Go to Advanced Hunting in your Microsoft Defender dashboard and run: 

UrlClickEvents
| where Url contains "akxrnh.com" // Replace with the phishing domain
| project Timestamp, DeviceName, AccountUpn, Url, ActionType

Look for ActionType values like ClickAllowed or IsClickedThrough.

Step 2: Identifying the Device with DeviceNetworkEvents

If you have Defender for Endpoint, search for the specific device that connected to the phishing domain: 

DeviceNetworkEvents
| where RemoteUrl contains "akxrnh.com" // Replace with the phishing domain

Check the DeviceName and InitiatingProcessAccountUpn fields to identify the targeted employee.


Checking Identity Protection & Sign-in Logs

If web logs are unavailable or inconclusive, you must check for signs of a hijacked session.

Step 3: Search for Identity Protection Alerts

AiTM attacks often trigger specific "Risk Detections" because the attacker is replaying a stolen session token from a different location. Open the Microsoft Entra Admin Center and go to Protection > Identity Protection > Risk detections. Look for:

  • Anomalous Token: The primary indicator that a session cookie was stolen and used on a different machine.

  • Unfamiliar sign-in properties: Triggered when the attacker uses a browser or device fingerprint that doesn't match the user's history.

  • Atypical Travel: If a user "moves" between countries faster than a plane could fly.

Step 4: Review Sign-in Logs

Search your Microsoft Entra ID Sign-in logs.

  1. Filter by the victim IP shared in the Attic detection.

  2. Look for "Success" from uncommon countries. If you see a successful login from a region where you have no employees, the attack was likely successful.


Why You Might Not Find the Event

It is common to receive a detection but find no matching logs in your environment. This typically happens because:

  • Unmanaged Devices: If the employee clicked the link on a personal phone or home computer not enrolled in Defender, no DeviceNetworkEvents will exist.

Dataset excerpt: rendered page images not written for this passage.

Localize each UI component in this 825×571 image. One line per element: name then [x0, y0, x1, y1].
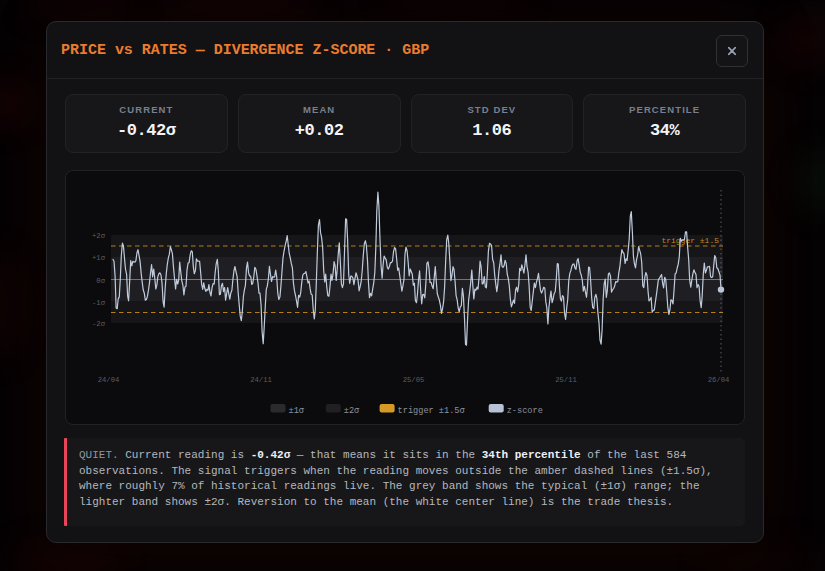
svg-text:trigger ±1.5: trigger ±1.5: [661, 236, 719, 245]
svg-text:±1σ: ±1σ: [289, 406, 305, 416]
svg-text:24/04: 24/04: [98, 376, 120, 384]
svg-text:26/04: 26/04: [708, 376, 730, 384]
svg-text:25/05: 25/05: [403, 376, 425, 384]
svg-text:25/11: 25/11: [555, 376, 577, 384]
svg-text:z-score: z-score: [507, 406, 543, 416]
svg-text:-2σ: -2σ: [92, 320, 106, 328]
svg-text:0σ: 0σ: [96, 277, 105, 285]
svg-text:trigger ±1.5σ: trigger ±1.5σ: [398, 406, 466, 416]
svg-text:+1σ: +1σ: [92, 254, 106, 262]
svg-text:±2σ: ±2σ: [344, 406, 360, 416]
svg-text:-1σ: -1σ: [92, 299, 106, 307]
svg-text:+2σ: +2σ: [92, 232, 106, 240]
svg-text:24/11: 24/11: [250, 376, 272, 384]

  • Proxy Networks: Sophisticated criminals use residential proxy networks. The IP address used to visit the phishing site (which Attic sees) might not match the IP address they use to sign into Entra ID, hiding the correlation.

The Golden Rule: If you see "Successful" sign-ins from "weird" countries or strange ISP providers (like digital cloud hosting) around the time of the detection, treat it as a compromise even if you can't find the original URL click.